The agonised father ran below, rifle in hand. He might as well have been without one, for all the use he dared to make of it.
And Henry, too, followed with the ship’s musket. True, it had missed fire, and the damp priming was still in the pan. Damp or dry, it now mattered not. Saloo’s sumpitan was an equally ineffective weapon. Murtagh with his fishing-hooks might as well have thought of capturing the monster with a bait.
On it scrambled from tree to tree, and on ran the pursuers underneath, yet with no thought of being able to stay its course. They were carried forward by the mere mechanical instinct to keep it in sight, with perhaps some slight hope that in the end something might occur—some interruption might arise by which they would be enabled to effect a rescue of the child from its horrible captor.
It was at best but a faint consolation.
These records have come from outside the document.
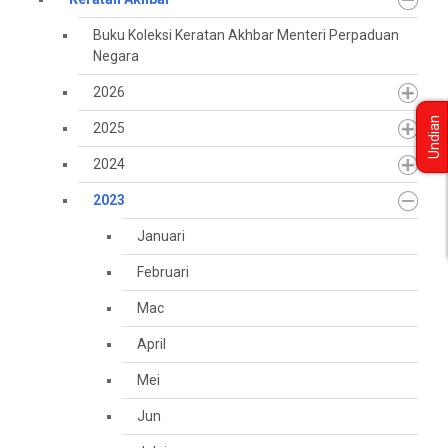
Buku Koleksi Keratan Akhbar Menteri Perpaduan
Negara
2026
Undian
2025
2024
2023
Januari
Februari
Mac
April
Mei
Jun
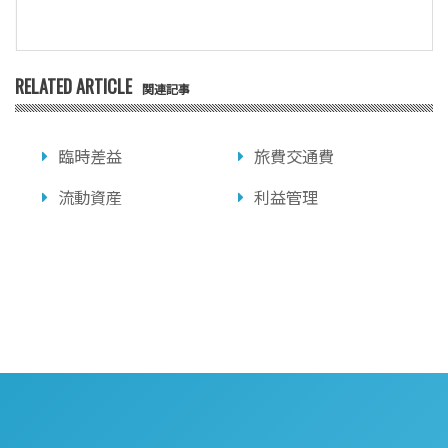
RELATED ARTICLE
関連記事
臨時差益
旅費交通費
流動資産
利益管理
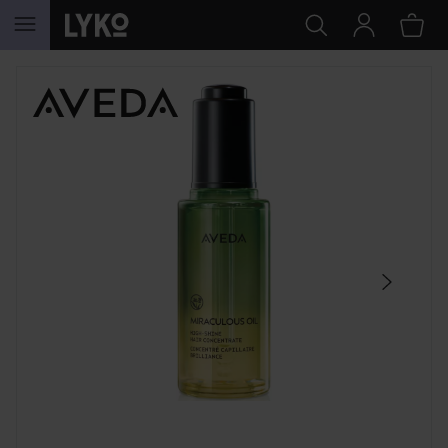
SIIRTYÄ JHK SISÄLTÖÖN
OHITA OSIO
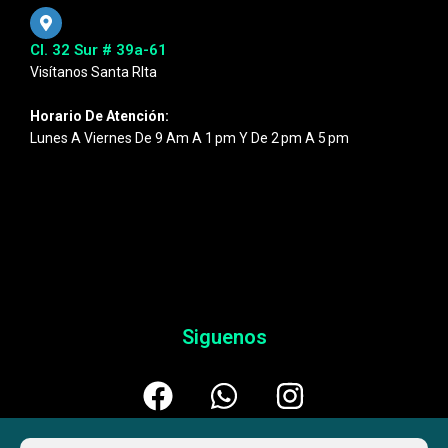
Cl. 32 Sur # 39a-61
Visítanos Santa RIta
Horario De Atención:
Lunes A Viernes De 9 Am A 1 Pm Y De 2 Pm A 5 Pm
Siguenos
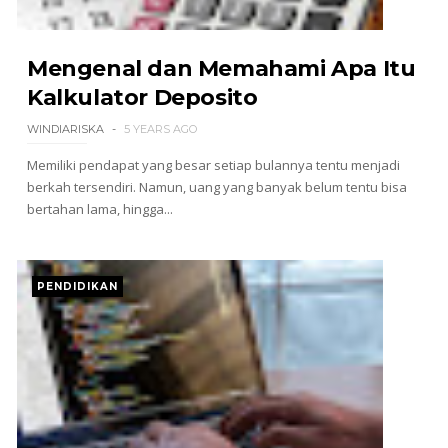
Mengenal dan Memahami Apa Itu
Kalkulator Deposito
WINDIARISKA
5 YEARS AGO
Memiliki pendapat yang besar setiap bulannya tentu menjadi
berkah tersendiri. Namun, uang yang banyak belum tentu bisa
bertahan lama, hingga...
PENDIDIKAN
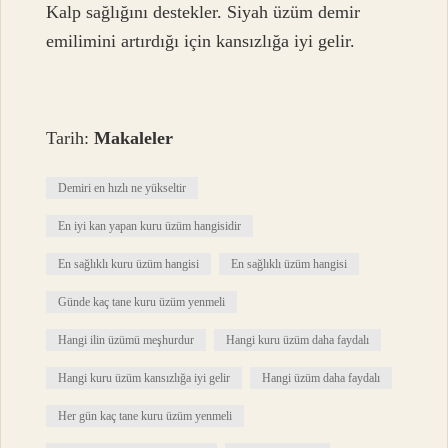
Kalp sağlığını destekler. Siyah üzüm demir
emilimini artırdığı için kansızlığa iyi gelir.
Tarih:
Makaleler
Demiri en hızlı ne yükseltir
En iyi kan yapan kuru üzüm hangisidir
En sağlıklı kuru üzüm hangisi
En sağlıklı üzüm hangisi
Günde kaç tane kuru üzüm yenmeli
Hangi ilin üzümü meşhurdur
Hangi kuru üzüm daha faydalı
Hangi kuru üzüm kansızlığa iyi gelir
Hangi üzüm daha faydalı
Her gün kaç tane kuru üzüm yenmeli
Nor would they have cherished it, but for their trust in a higher power than their own. Of themselves they knew they could not let or hinder the abductor in its flight.
All felt their own helplessness. But it is just in that supreme moment, when man feels his utter weakness, that his vague trust in a superior Being becomes a devout and perfect faith.
Captain Redwood was not what is usually called a religious man, meaning thereby a strict adherent to the Church, and a regular observer of its ordinances. For all this he was a firm believer in the existence of a providential and protecting power.
His exclamations were many, and not very coherent; but their burden was ever a prayer to God for the preservation of his daughter.
“Helen, my child! Helen! What will become of her? O Father! O God, protect her!”